Monsieur de Crosne, qui était un homme fort poli, se trouvait on ne peut plus embarrassé depuis l'explication du roi et de la reine.

Ce n'est pas une médiocre difficulté que la parfaite connaissance de tous les secrets d'une femme, surtout quand cette femme est la reine, et qu'on a mission de prendre les intérêts d'une couronne et le soin d'une renommée.

Monsieur de Crosne sentit qu'il allait porter tout le poids d'une colère de femme et d'une indignation de reine ; mais il s'était courageusement retranché dans son devoir, et son urbanité bien connue devait lui servir de cuirasse pour amortir les premiers coups.

Il entra paisiblement, le sourire sur les lèvres.

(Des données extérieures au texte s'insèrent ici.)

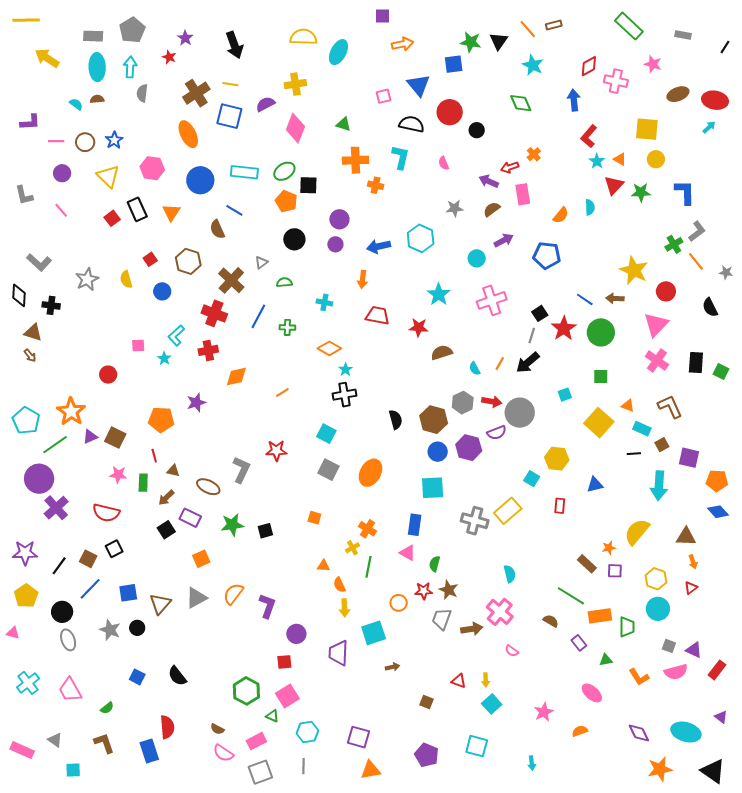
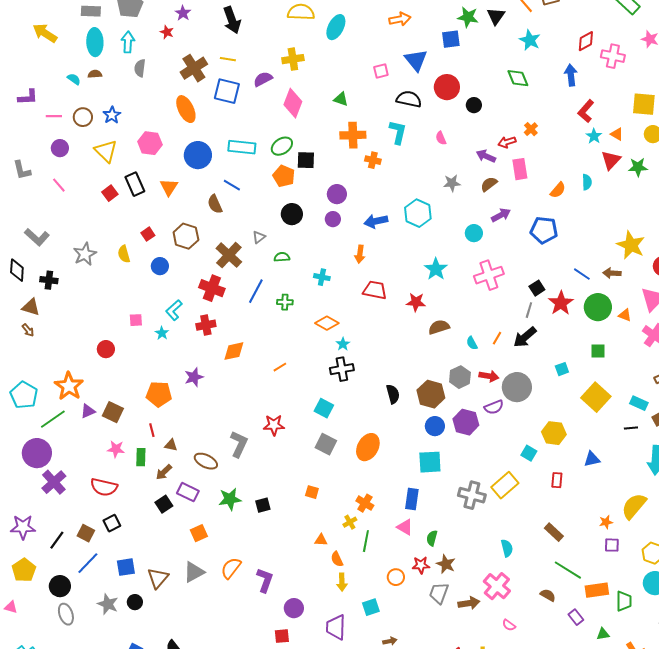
orange triangle: (628, 406) -> (625, 315), moved
brown rectangle: (587, 564) -> (554, 532), moved
cyan square: (374, 633) -> (371, 607), size x0.7

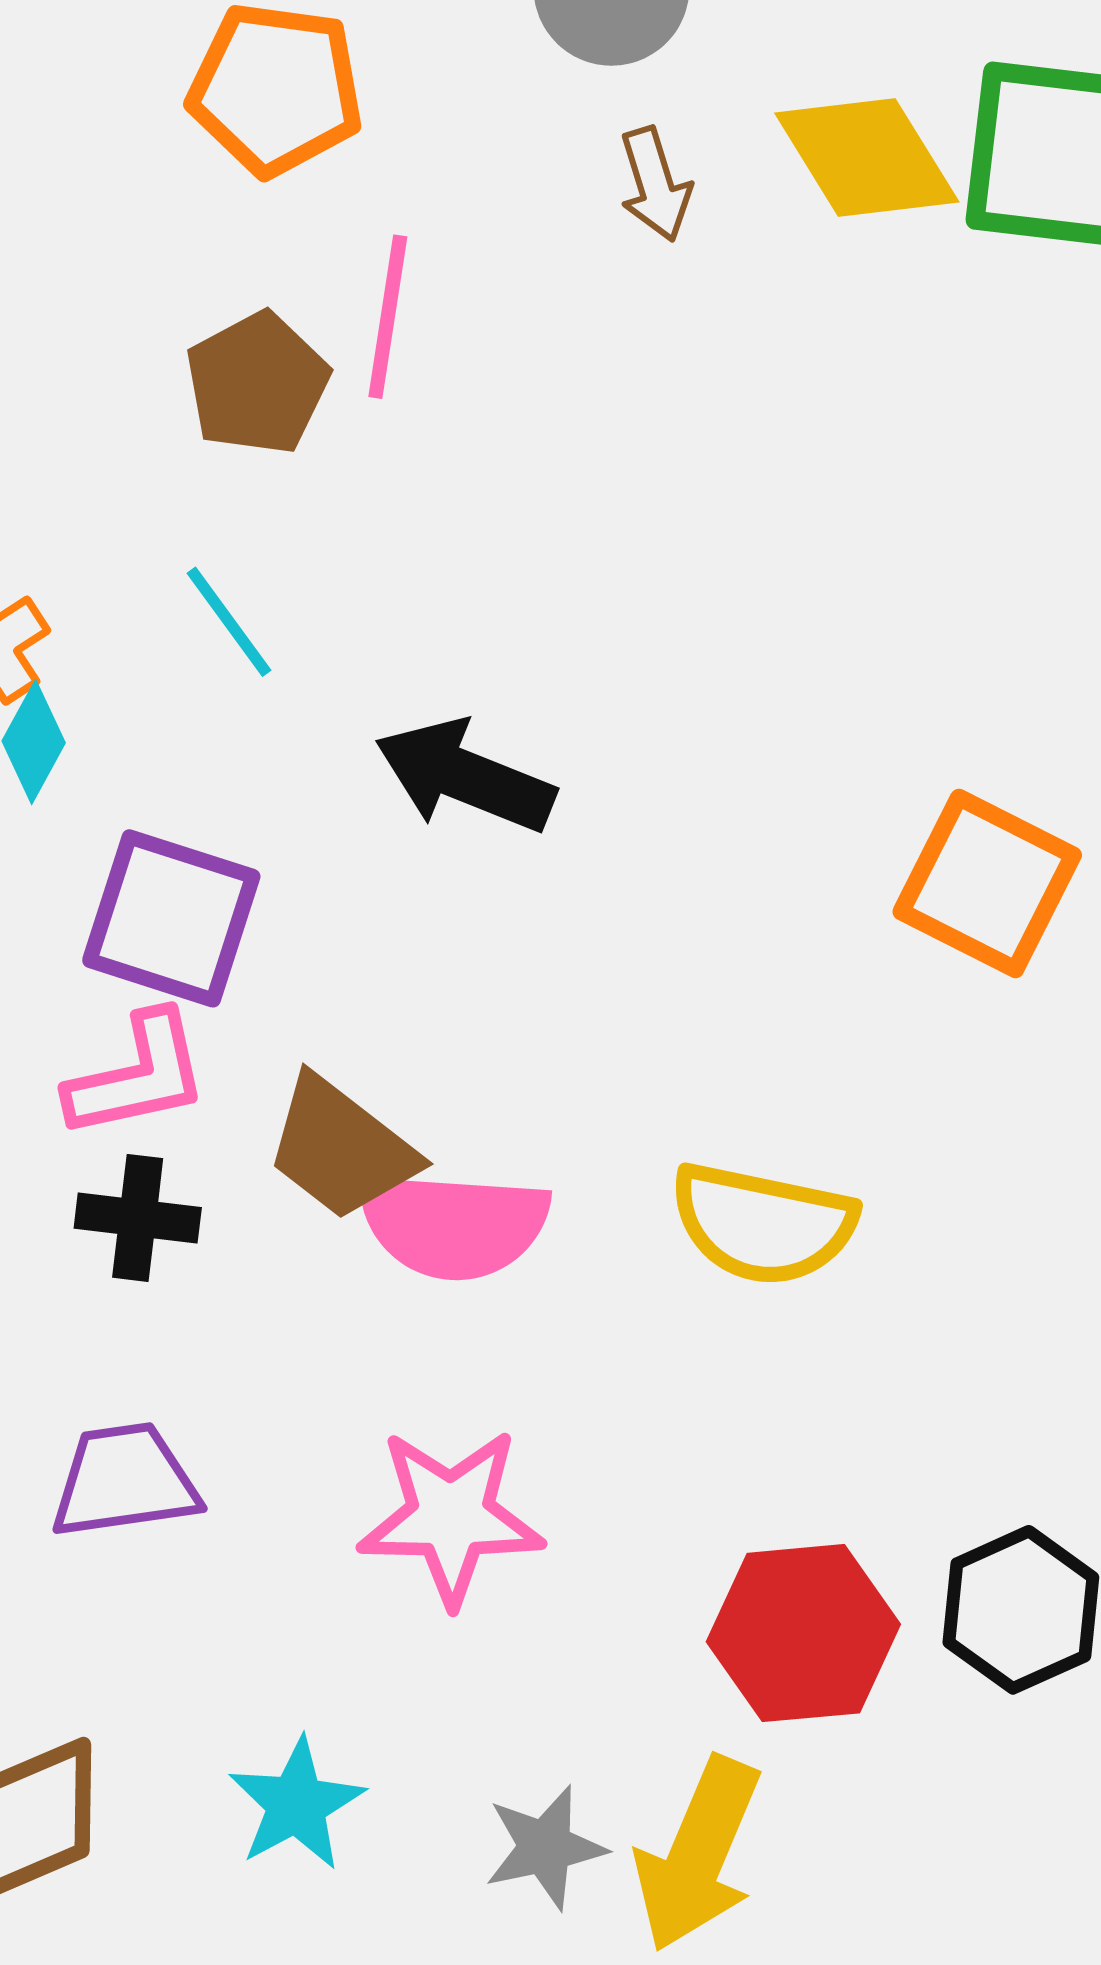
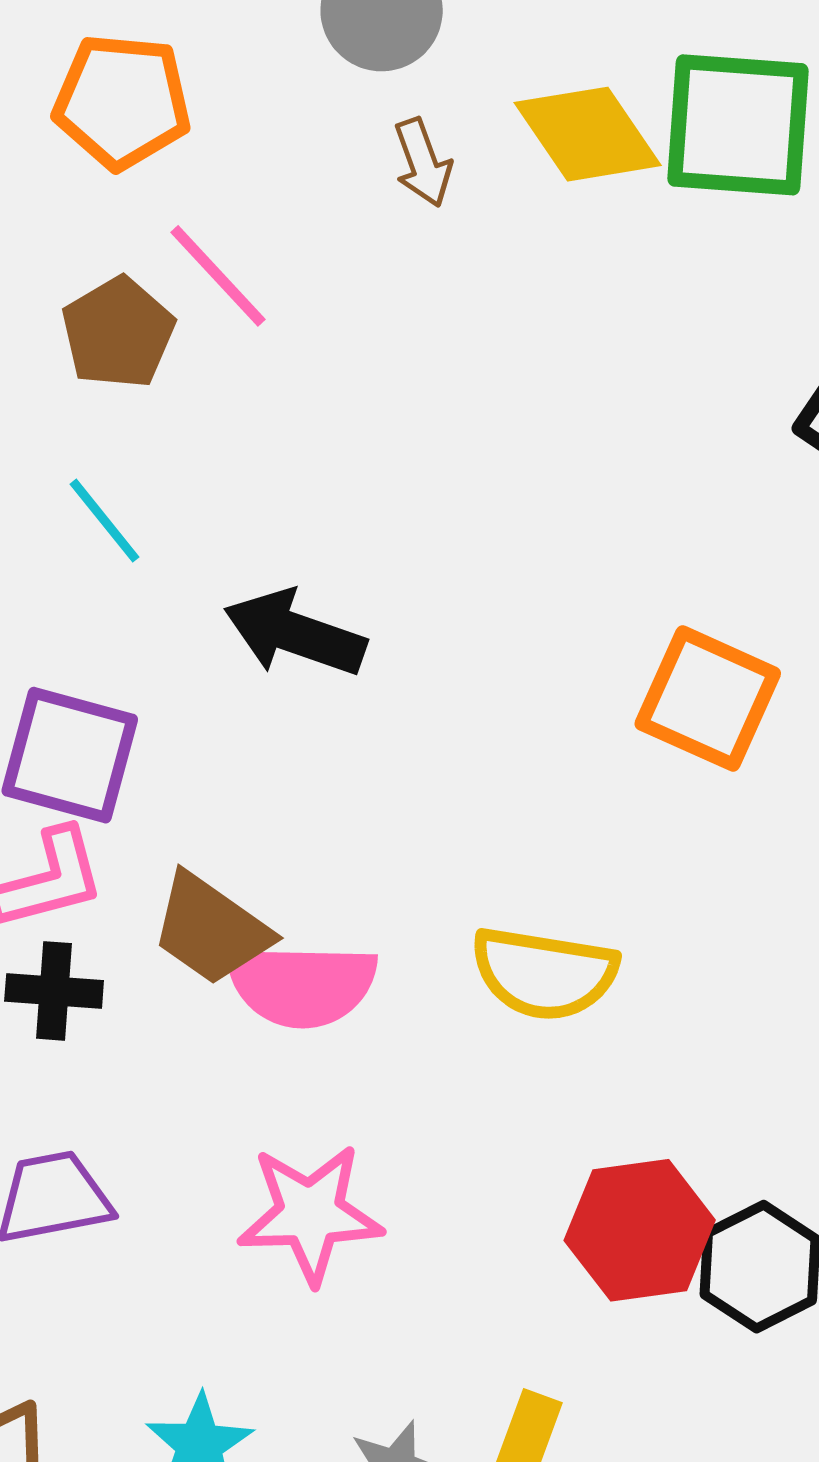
pink line: (388, 317) -> (218, 276), turned -49
red hexagon: (803, 1633) -> (640, 1230), moved

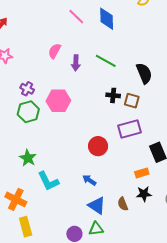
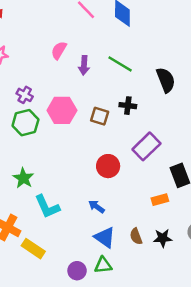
brown square: (132, 101) -> (100, 116), moved
purple rectangle: (129, 129) -> (146, 146), turned -30
black star: (144, 194) -> (163, 238), moved
yellow rectangle: (26, 227) -> (33, 249), moved, turned -42

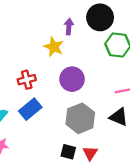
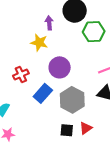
blue rectangle: (30, 109) -> (43, 93), moved
red triangle: (90, 153) -> (86, 128), turned 32

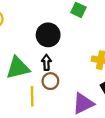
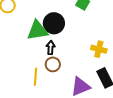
green triangle: (18, 68) -> (37, 30), moved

La reine, elle, ne souriait pas.

– Voyons, monsieur de Crosne, dit-elle, à notre tour de nous expliquer.

– Je suis aux ordres de Votre Majesté.

– Vous devez savoir la cause de tout ce qui m'arrive, monsieur le lieutenant de police !

Monsieur de Crosne regarda autour de lui d'un air un peu effaré.

– Ne vous inquiétez pas, poursuivit la reine : vous connaissez parfaitement ces deux dames : vous connaissez tout le monde, vous.

– à peu près, dit le magistrat ; je connais les personnes, je connais les effets, mais je ne connais pas la cause de ce dont parle Votre Majesté.

– J'aurai donc le déplaisir de vous l'apprendre, répliqua la reine, dépitée de cette tranquillité du lieutenant de police. Il est bien évident que je pourrais vous donner mon secret, comme on donne ses secrets, à voix basse ou à l'écart ; mais j'en suis venue, monsieur, à toujours rechercher le grand jour et la pleine voix. Eh bien ! j'attribue les effets, vous nommez cela ainsi, les effets dont je me plains à la mauvaise conduite d'une personne qui me ressemble, et qui se donne en spectacle partout où vous croyez me voir, vous, monsieur, ou vos agents.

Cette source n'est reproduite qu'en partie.